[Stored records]
════

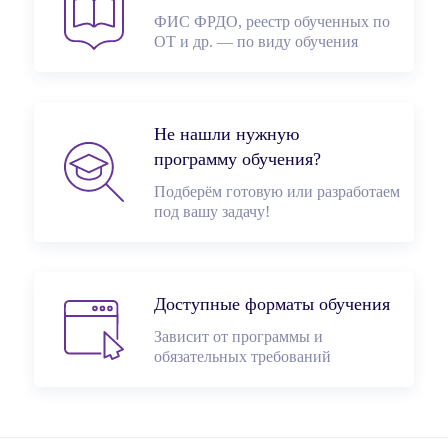
ФИС ФРДО, реестр обученных по
ОТ и др. — по виду обучения
Не нашли нужную
программу обучения?
Подберём готовую или разработаем
под вашу задачу!
Доступные форматы обучения
Зависит от программы и
обязательных требований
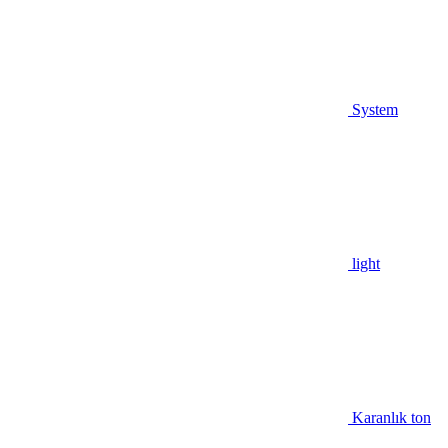
System
light
Karanlık ton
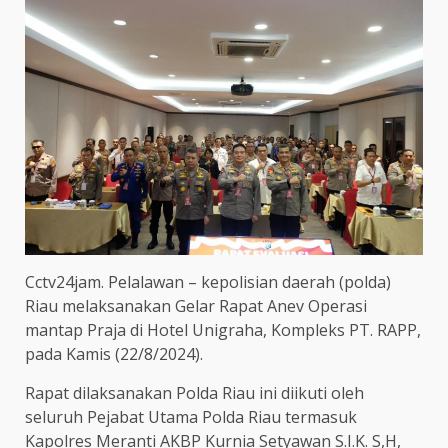
Cctv24jam. Pelalawan – kepolisian daerah (polda)
Riau melaksanakan Gelar Rapat Anev Operasi
mantap Praja di Hotel Unigraha, Kompleks PT. RAPP,
pada Kamis (22/8/2024).
Rapat dilaksanakan Polda Riau ini diikuti oleh
seluruh Pejabat Utama Polda Riau termasuk
Kapolres Meranti AKBP Kurnia Setyawan S.I.K. S,H,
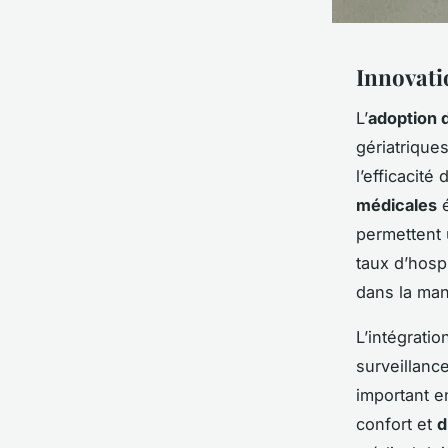
Innovati
L’
adoption 
gériatriques
l’efficacit
médicales
é
permettent 
taux d’hosp
dans la man
L’intégrati
surveillanc
important e
confort et
d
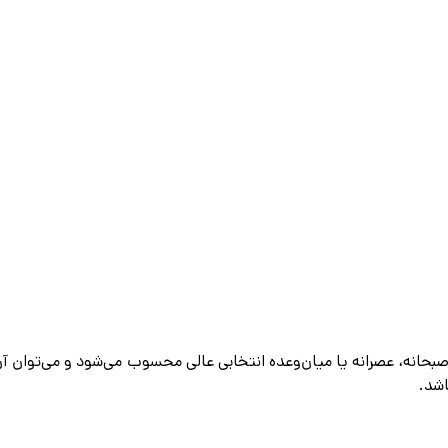
 صبحانه، عصرانه یا میان‌وعده انتخابی عالی محسوب می‌شود و می‌توان آ
اشد.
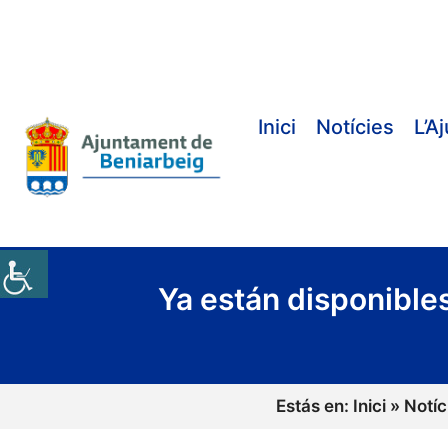
Vés
al
contingut
Inici
Notícies
L’A
Ya están disponible
Estás en:
Inici
»
Notíc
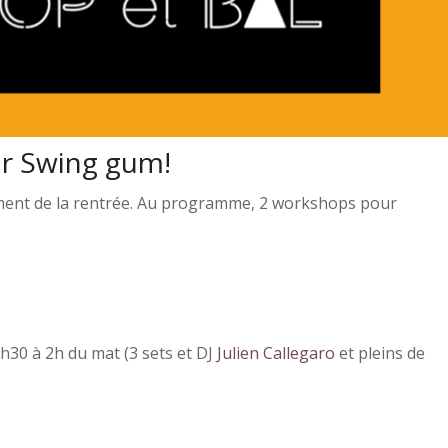
our Swing gum!
ement de la rentrée. Au programme, 2 workshops pour
h30 à 2h du mat (3 sets et DJ
Julien Callegaro
et pleins de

════

▶ PROBLEM TO SOLVE: Where a line of the records has the string "Riau", return that line.

▶ SOLUTION TO THE EXERCISE:
Riau melaksanakan Gelar Rapat Anev Operasi
Rapat dilaksanakan Polda Riau ini diikuti oleh
seluruh Pejabat Utama Polda Riau termasuk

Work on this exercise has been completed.